There is lots of discussion about broken models, but somehow the only new twists coming from inside the industry are overseas outsourcing (already becoming not-so-cost-effective), specialty pharma/repurposing (I know! Let's buy unwanted molecules and mystically avoid development failures while generating huge profits!), and a host of less-than-exciting approaches like functional foods.

Even some of the best and brightest - seen during the recent JPMorgan meeting - could not get past the idea that the situation is all the fault of the FDA and investors who refuse to change their behaviors - "We want things to stay the way they always were!"

Where the heck is that entrepreneurial spirit?

It's time to stop whining that it's not fair and not possible to support innovation unless conditions stay the same. If you don't figure it out, someone else will - someone who won't have a vested interest in maintaining your infrastructure and expectations of return.

OK, enough cranky stuff. Let's take a look at the numbers.

Back in 2006, money was flowing primarily to companies with clinical studies ongoing, and especially to firms that were not doing discovery work in house. Even the series A deals were looking awfully mature, compared to the early R&D support seen in previous times.
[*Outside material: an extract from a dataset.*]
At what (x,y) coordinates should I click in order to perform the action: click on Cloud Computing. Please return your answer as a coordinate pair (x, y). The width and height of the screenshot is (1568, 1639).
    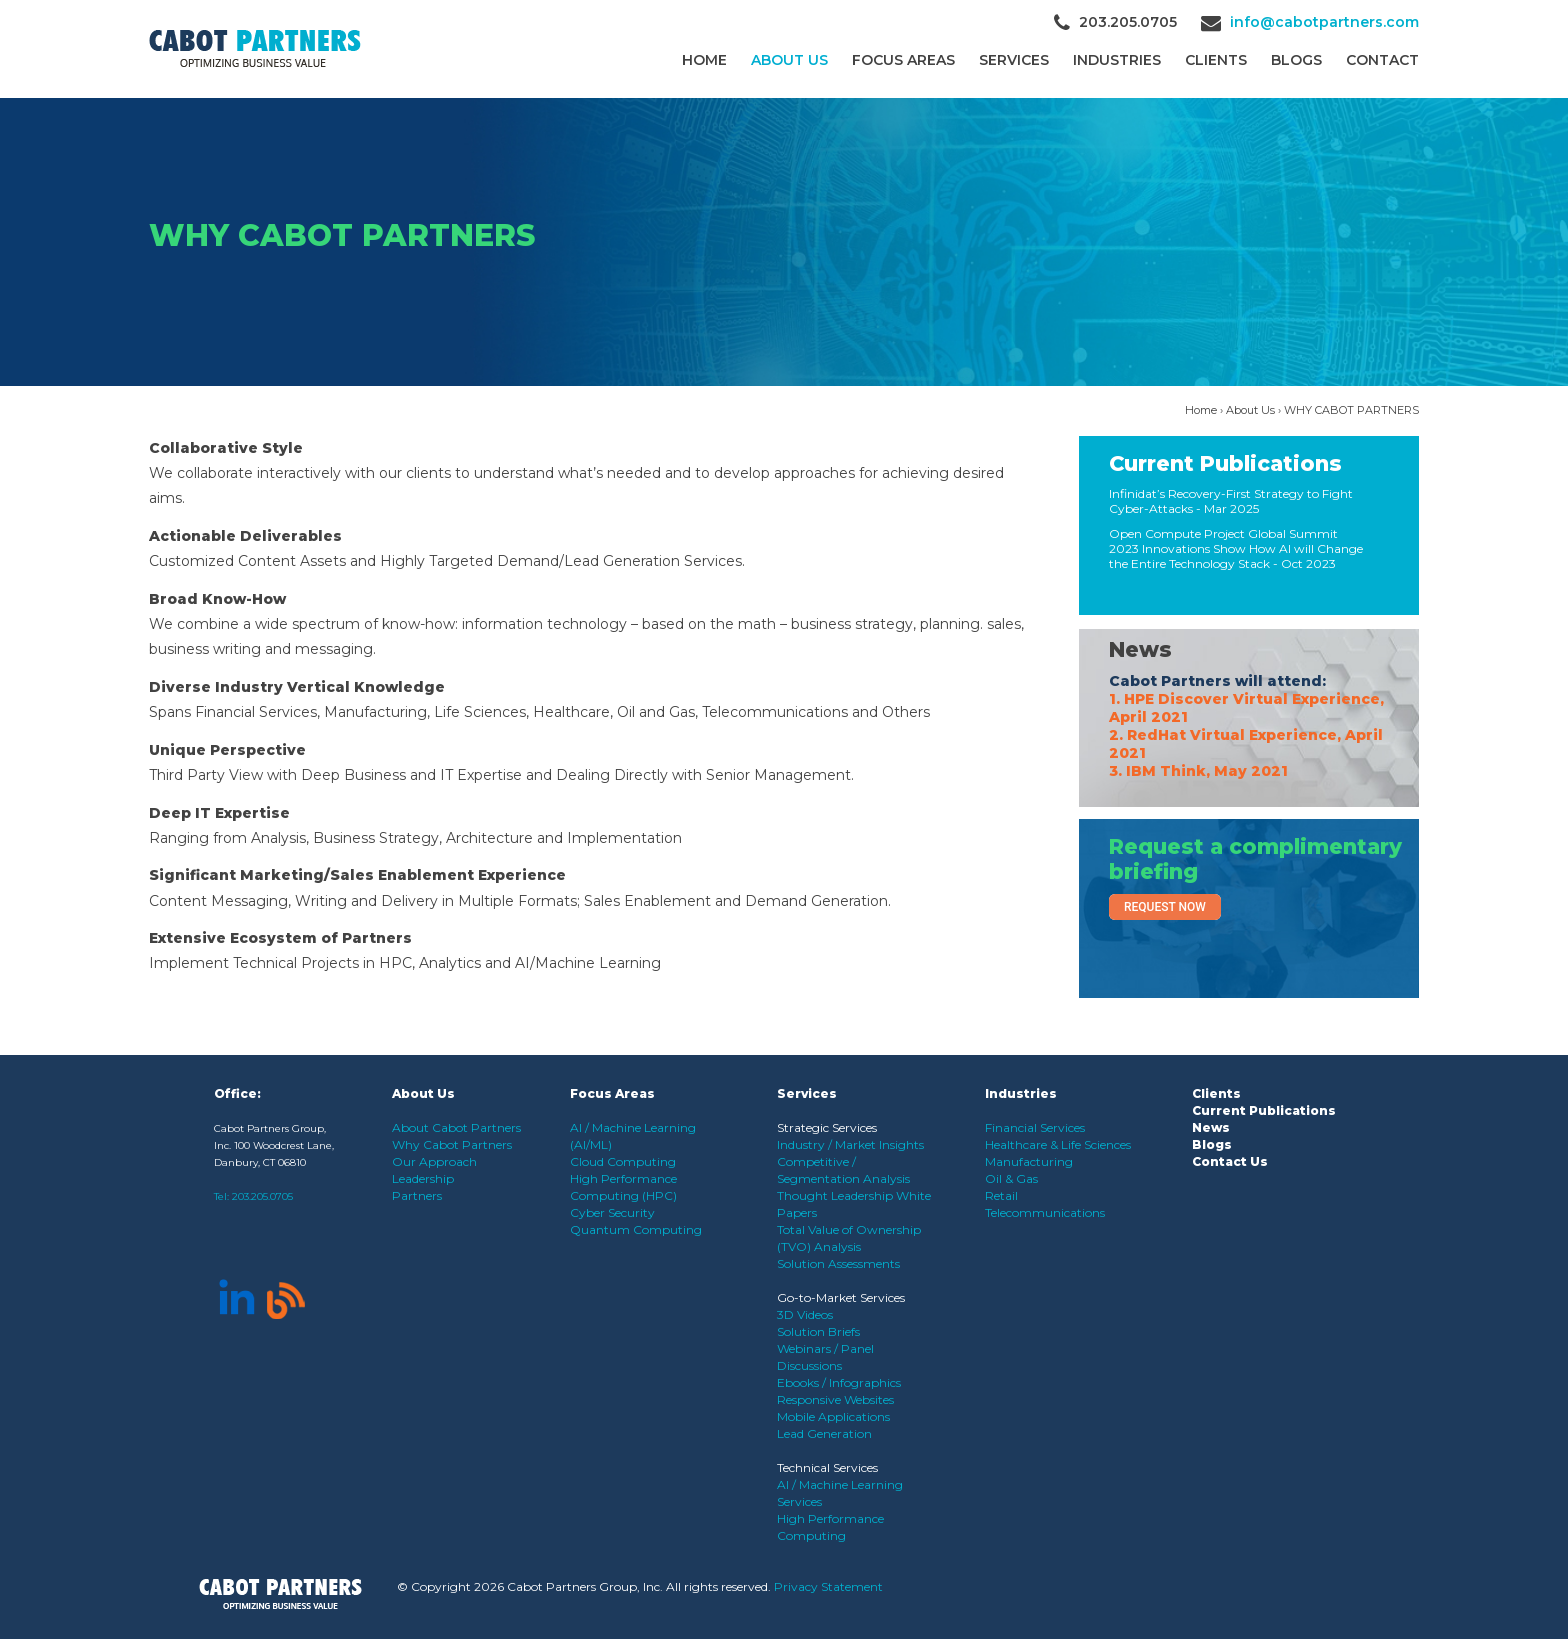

Table 1 (see below)shows a breakdown of the Series A, B and C and up venture investments from 2006. Of note is that for Series A financings, 56 percent were clinic stage, and 70 percent involved specialty pharma. For Series B, it was 60 percent clinic stage, and 70 percent specialty pharma, and for Series C and up it was 83 percent for clinic stage and 17 percent for specialty pharma.

Interestingly, the numbers from 2007 show a real shift away from specialty pharma dominating at any stage of investment. I guess that presentation at Merck's conference for venture capitalists stating that they were not all that excited about repurchasing specialty pharma product candidates was noted.

What did stay strong was investor appetite for companies with some clinical data, even in that first round. Eight of the 48 companies raising Series A rounds had candidates in Phase II testing. The old days (OK, really old days) of going public before hitting the clinic are long gone. Table 2 (see below) shows the breakdown for 2007.

Through last year, 37 percent of the Series A were in clinical trials or on the market. For Series B, it was 46 percent, and for Series C and up 94 percent. Also, 49 percent of the Series A financials were in specialty pharma, which also garnered 32 percent of the deals in Series B, and 43 percent in Series C and above.

So how to get those molecules into the clinic if investors want clinical data before investing?

Well, researchers are getting ever more creative about funding sources and using collaborations to move the science along. And those disease-focused foundations are becoming important partners, providing cash, access to specialty assays and tools, to patients and to clinical specialists.

But bottom line: Stop believing that adding another 10,000 employees will help.

Stop thinking that the markets will continue to reward really great science if it's coupled with unrealistic business strategies. Third-party payers and patients usually care a lot more about cost-effectiveness than you think they will.

And while the federal government has to be the slowest way to make change ever invented, the lack of infinite dollars demands change - whether Hillary is elected or not.